Gov. Abbott gets $100 million more for budget priorities to avert special session
AUSTIN -- Gov. Greg Abbott obtained an additional $100 million for his office's economic-development programs early Sunday by threatening to veto the state budget and force a special session, according to two people familiar with the late-hour intervention.
House and Senate budget negotiators relented, but the House's price was some extra education money it had been pressing for, the officials said.
Lt. Gov. Dan Patrick, who has insisted savings not be used for any ongoing expenses, rejected that, said the two officials, who are not authorized to discuss the sensitive negotiations and spoke only on condition of anonymity.
That turned the dickering into a contest between the state's top two officials on one hand, and House allies of Speaker Joe Straus on the other.
The unusual wrangling delayed for several hours but did not upend the tentative ratification by the budget conference committee members of a belt-tightening, two-year state budget.
"If we'd had a little bit more heads up, we might have been able to make the accommodation" of Abbott's demands, recounted chief House budget writer John Zerwas, a Richmond Republican who co-chaired the conference committee.
Abbott "clearly felt he needed more in the area of his trusteed funds in order to carry out some of his economic development" efforts, Zerwas said, referring to funds managed by the governor's office for recruiting new business and granting film, music and video game incentives.

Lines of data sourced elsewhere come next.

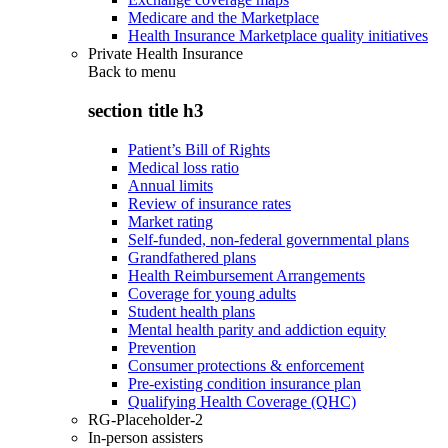
Medicare and the Marketplace
Health Insurance Marketplace quality initiatives
Private Health Insurance
Back to
menu
section title h3
Patient’s Bill of Rights
Medical loss ratio
Annual limits
Review of insurance rates
Market rating
Self-funded, non-federal governmental plans
Grandfathered plans
Health Reimbursement Arrangements
Coverage for young adults
Student health plans
Mental health parity and addiction equity
Prevention
Consumer protections & enforcement
Pre-existing condition insurance plan
Qualifying Health Coverage (QHC)
RG-Placeholder-2
In-person assisters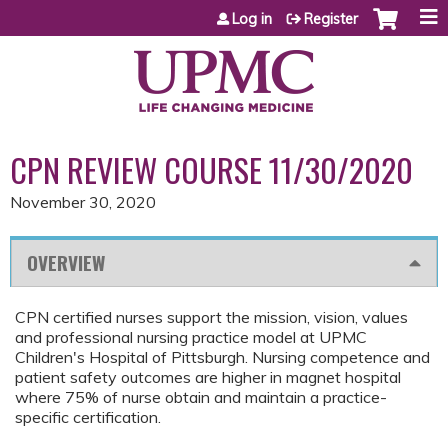
Jump to content
Log in
Register
CPN REVIEW COURSE 11/30/2020
November 30, 2020
OVERVIEW
CPN certified nurses support the mission, vision, values
and professional nursing practice model at UPMC
Children's Hospital of Pittsburgh. Nursing competence and
patient safety outcomes are higher in magnet hospital
where 75% of nurse obtain and maintain a practice-
specific certification.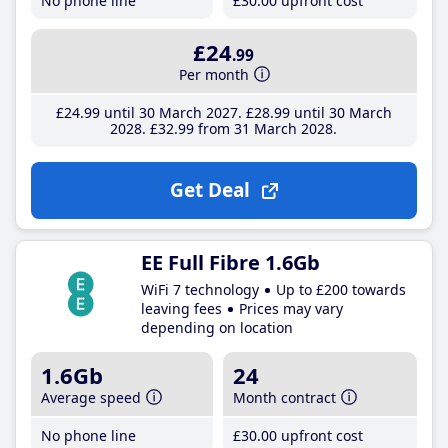
No phone line
£30
.00
upfront cost
£24
.99
Per month
£24
.99
until 30 March 2027
£28
.99
until 30 March
2028
£32
.99
from 31 March 2028
Get Deal
EE Full Fibre 1.6Gb
WiFi 7 technology
Up to £200 towards
leaving fees
Prices may vary
depending on location
1.6Gb
24
Average speed
Month contract
No phone line
£30
.00
upfront cost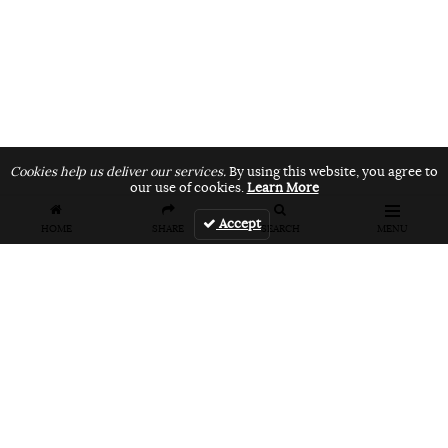
Cookies help us deliver our services.
By using this website, you agree to
our use of cookies.
Learn More
Accept
HOME
SHARE
SEARCH
MENU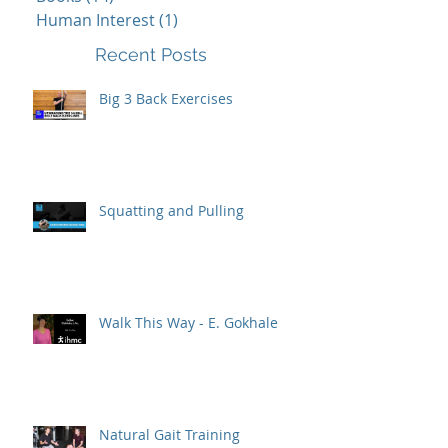
Human Interest
(1)
1 post
Recent Posts
Big 3 Back Exercises
Squatting and Pulling
Walk This Way - E. Gokhale
Natural Gait Training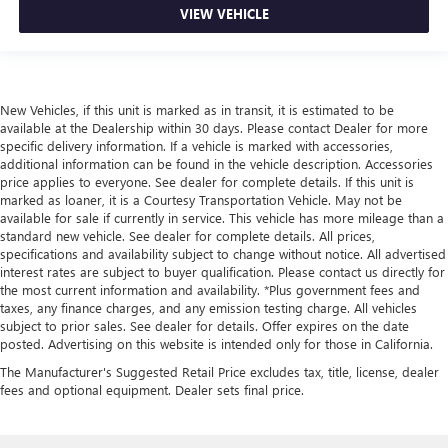
VIEW VEHICLE
New Vehicles, if this unit is marked as in transit, it is estimated to be
available at the Dealership within 30 days. Please contact Dealer for more
specific delivery information. If a vehicle is marked with accessories,
additional information can be found in the vehicle description. Accessories
price applies to everyone. See dealer for complete details. If this unit is
marked as loaner, it is a Courtesy Transportation Vehicle. May not be
available for sale if currently in service. This vehicle has more mileage than a
standard new vehicle. See dealer for complete details. All prices,
specifications and availability subject to change without notice. All advertised
interest rates are subject to buyer qualification. Please contact us directly for
the most current information and availability. *Plus government fees and
taxes, any finance charges, and any emission testing charge. All vehicles
subject to prior sales. See dealer for details. Offer expires on the date
posted. Advertising on this website is intended only for those in California.
The Manufacturer's Suggested Retail Price excludes tax, title, license, dealer
fees and optional equipment. Dealer sets final price.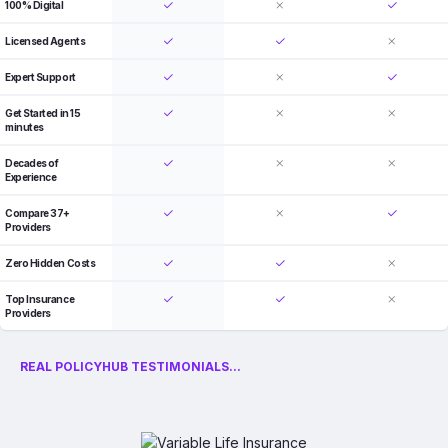
100% Digital
Licensed Agents
Expert Support
Get Started in 15
minutes
Decades of
Experience
Compare 37+
Providers
Zero Hidden Costs
Top Insurance
Providers
REAL POLICYHUB TESTIMONIALS...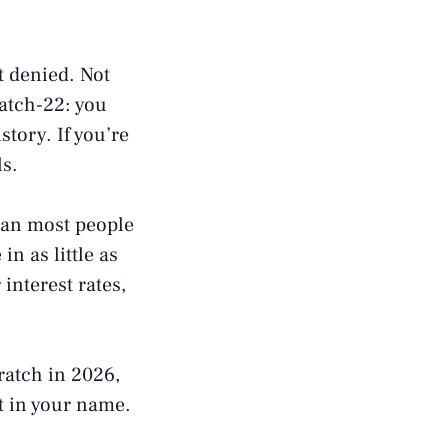
ot denied. Not
catch-22: you
story. If you’re
ls.
than most people
in as little as
interest rates,
ratch in 2026,
nt in your name.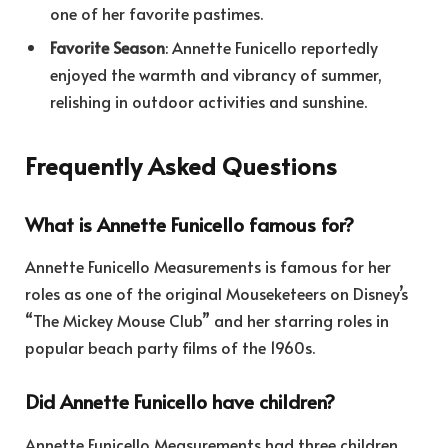
one of her favorite pastimes.
Favorite Season
: Annette Funicello reportedly
enjoyed the warmth and vibrancy of summer,
relishing in outdoor activities and sunshine.
Frequently Asked Questions
What is Annette Funicello famous for?
Annette Funicello Measurements is famous for her
roles as one of the original Mouseketeers on Disney’s
“The Mickey Mouse Club” and her starring roles in
popular beach party films of the 1960s.
Did Annette Funicello have children?
Annette Funicello Measurements had three children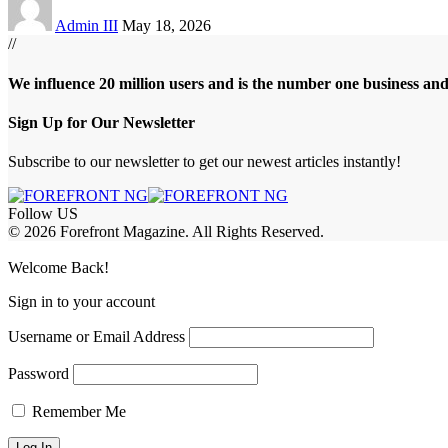
Admin III
May 18, 2026
//
We influence 20 million users and is the number one business an
Sign Up for Our Newsletter
Subscribe to our newsletter to get our newest articles instantly!
Follow US
© 2026 Forefront Magazine. All Rights Reserved.
bet Giriş
grandpashabet
betewin giriş
Jojobet Giriş
Welcome Back!
Sign in to your account
Username or Email Address
Password
Remember Me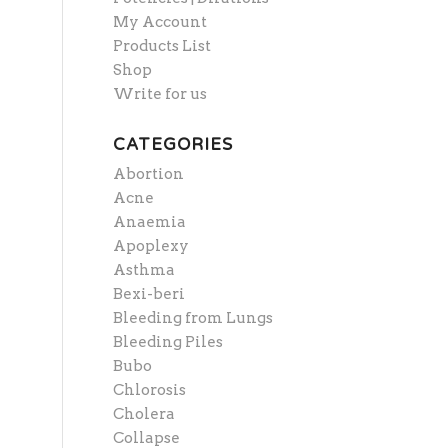
My Account
Products List
Shop
Write for us
CATEGORIES
Abortion
Acne
Anaemia
Apoplexy
Asthma
Bexi-beri
Bleeding from Lungs
Bleeding Piles
Bubo
Chlorosis
Cholera
Collapse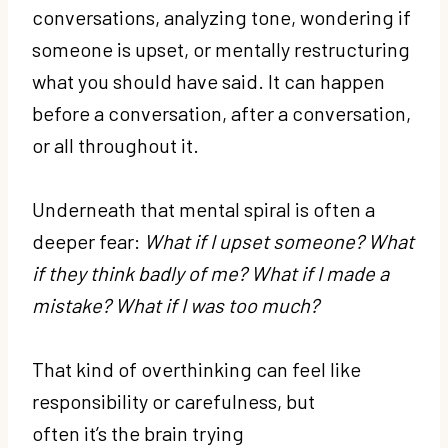
conversations, analyzing tone, wondering if
someone is upset, or mentally restructuring
what you should have said. It can happen
before a conversation, after a conversation,
or all throughout it.
Underneath that mental spiral is often a
deeper fear:
What if I upset someone? What
if they think badly of me? What if I made a
mistake? What if I was too much?
That kind of overthinking can feel like
responsibility or carefulness, but
often it’s the brain trying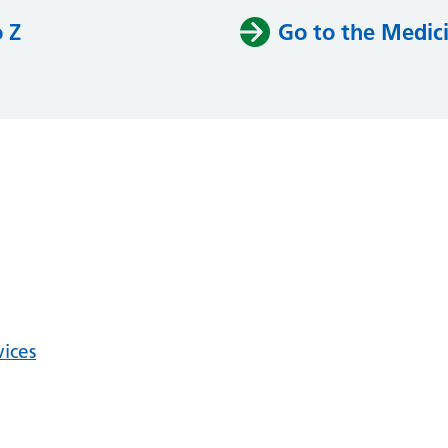
o Z
Go to the Medici
vices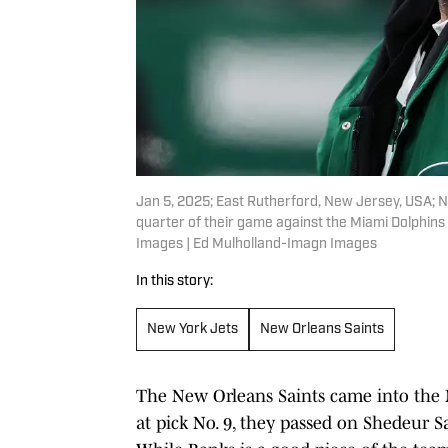
Jan 5, 2025; East Rutherford, New Jersey, USA; 
quarter of their game against the Miami Dolphin
Images | Ed Mulholland-Imagn Images
In this story:
New York Jets
New Orleans Saints
The New Orleans Saints came into the N
at pick No. 9, they passed on Shedeur S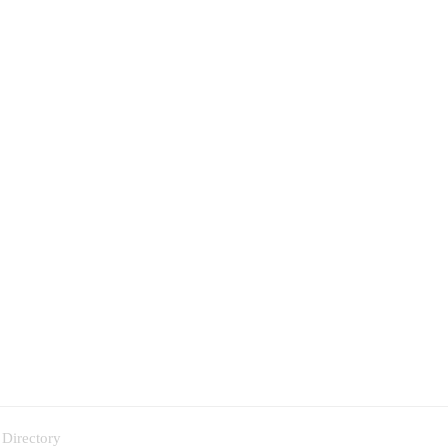
 Directory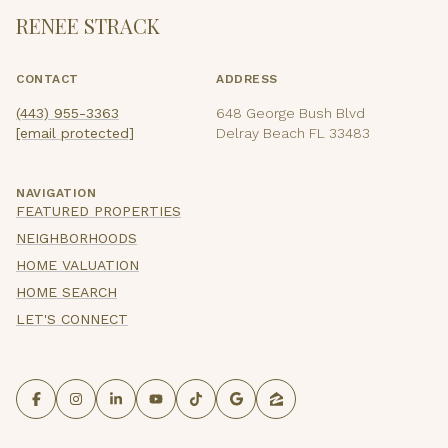
RENEE STRACK
CONTACT
ADDRESS
(443) 955-3363
648 George Bush Blvd
[email protected]
Delray Beach FL 33483
NAVIGATION
FEATURED PROPERTIES
NEIGHBORHOODS
HOME VALUATION
HOME SEARCH
LET'S CONNECT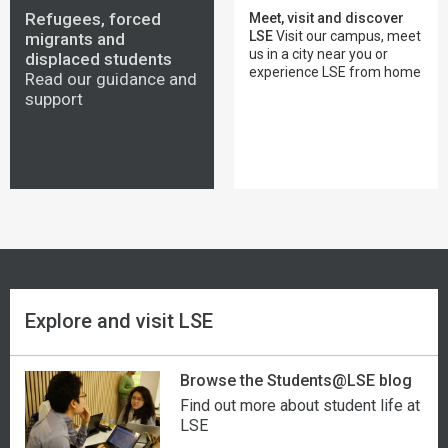
Georgia
Malaysia
Seychelles
The West Bank, East Jerusalem and Gaza
Refugees, forced
Meet, visit and discover
LSE
Visit our campus, meet
migrants and
us in a city near you or
Germany
Maldives
Sierra Leone
Yemen
displaced students
experience LSE from home
Read our guidance and
support
Ghana
Mali
Singapore
Zambia
Greece
Malta
Slovakia
Zimbabwe
Greenland
Mauritania
Slovenia
Grenada
Mauritius
Somalia
Guatemala
Mexico
South Africa
Explore and visit LSE
Guinea
Micronesia
South Korea
Browse the Students@LSE blog
Guinea-Bissau
Moldova
South Sudan
Find out more about student life at
LSE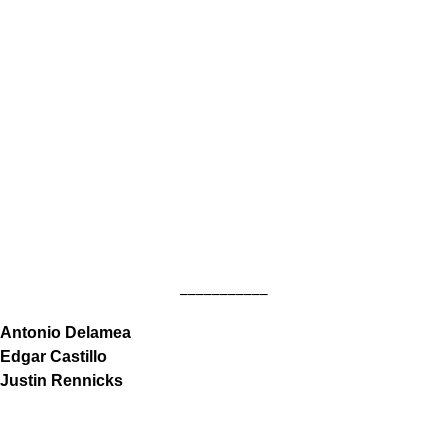
___________
Antonio Delamea
Edgar Castillo
Justin Rennicks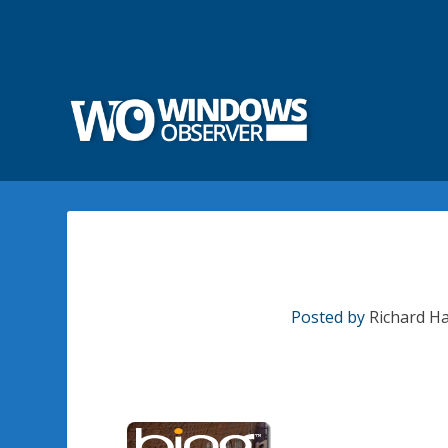
Posted by
Richard H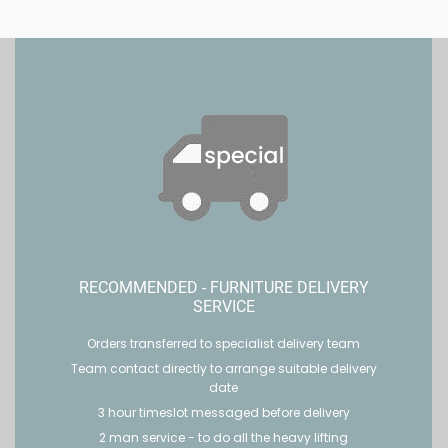
RECOMMENDED - FURNITURE DELIVERY
SERVICE
Orders transferred to specialist delivery team
Team contact directly to arrange suitable delivery
date
3 hour timeslot messaged before delivery
2 man service - to do all the heavy lifting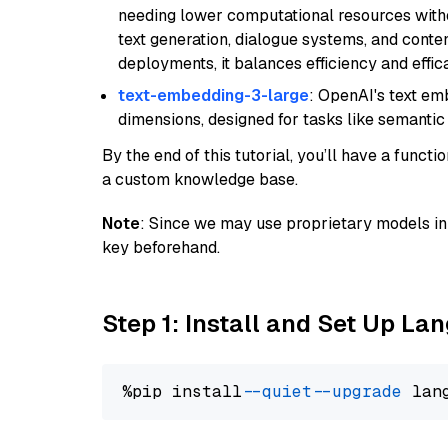
needing lower computational resources withou
text generation, dialogue systems, and conten
deployments, it balances efficiency and effic
text-embedding-3-large
: OpenAI's text e
dimensions, designed for tasks like semantic
By the end of this tutorial, you’ll have a func
a custom knowledge base.
Note
: Since we may use proprietary models in 
key beforehand.
Step 1: Install and Set Up La
%pip install 
--quiet
--upgrade
 lan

Senate lead negotiator Jane Nelson, R-Flower Mound, did not respond to reporters' questions about the last-minute addition of $100 million for Abbott's funds and $75 million for the House's demand - aid for school districts hurt by depressed property values.
Abbott chief of staff Daniel Hodge, who relayed the governor's demands, declined to elaborate. As he and two other Abbott aides left the House negotiators' office late Saturday, Hodge declined to discuss the events.
"Always working," he said when asked if Abbott was attempting to wheedle more funds for his favorite programs. Asked if that was stalling final action on the negotiators' proposed deal, Hodge repeated, "We are always working."
Hodge told negotiators Abbott would veto the budget if lawmakers didn't add $100 million more for favored programs, such as the governor's deal-closing Texas Enterprise Fund, film and music incentives, and a two-year-old fund that has helped recruit 11 new academic stars to Texas universities.
The House originally proposed that the $75 million for schools with depressed property values come out of the rainy day fund, the subject of a session-long battle between the two chambers.
Patrick, who has insisted savings not be used for any ongoing expenses, rejected that. But when Abbott, through Hodge, came demanding economic-development money, Zerwas told Abbott he had to tell the lieutenant governor to restore the $75 million of schools money in order for Abbott to get his money.
When weary negotiators resembled for their final act of the night about 1 a.m. Sunday, Rep. Sarah Davis, a West University Place Republican, seemed to refer to the governor's apparent demand for more money for financial incentives
"Is this about more corporate welfare? Is that why we're seeing this," she said.
Abbott's last-minute windfall came on top of a respectable showing at winning money for his pet programs in the session's final days.
While both chambers zeroed out or skimped most of his high-priority items earlier, in the end, Abbott received $236 million for his "high quality" prekindergarten initiative -- taken out of schools' basic funding. He also won $16 million for his university scholar recruitment program, $86 million for the Texas Enterprise Fund and $22 million for film and music incentives.
The $100 million for economic development was made possible by downward adjustments in Medicaid spending for the next two years, officials said. It's likely that further shorting of Medicaid is how GOP leaders came up with the additional school aid the House wanted - in lieu of spending rainy-day money on that.
Patrick and the Senate did agree to nearly $1 billion of rainy-day spending - mostly on building repairs. The House accepted a partial delay of a fund shift to highways, which the Senate had been promoting.
House members said they won on the principle - not double-booking the same dollars in both the general fund and the highway fund. But senators and Patrick won $1.8 billion more of budget-writing "headroom" with the accounting move. It was first suggested by Comptroller Glenn Hegar.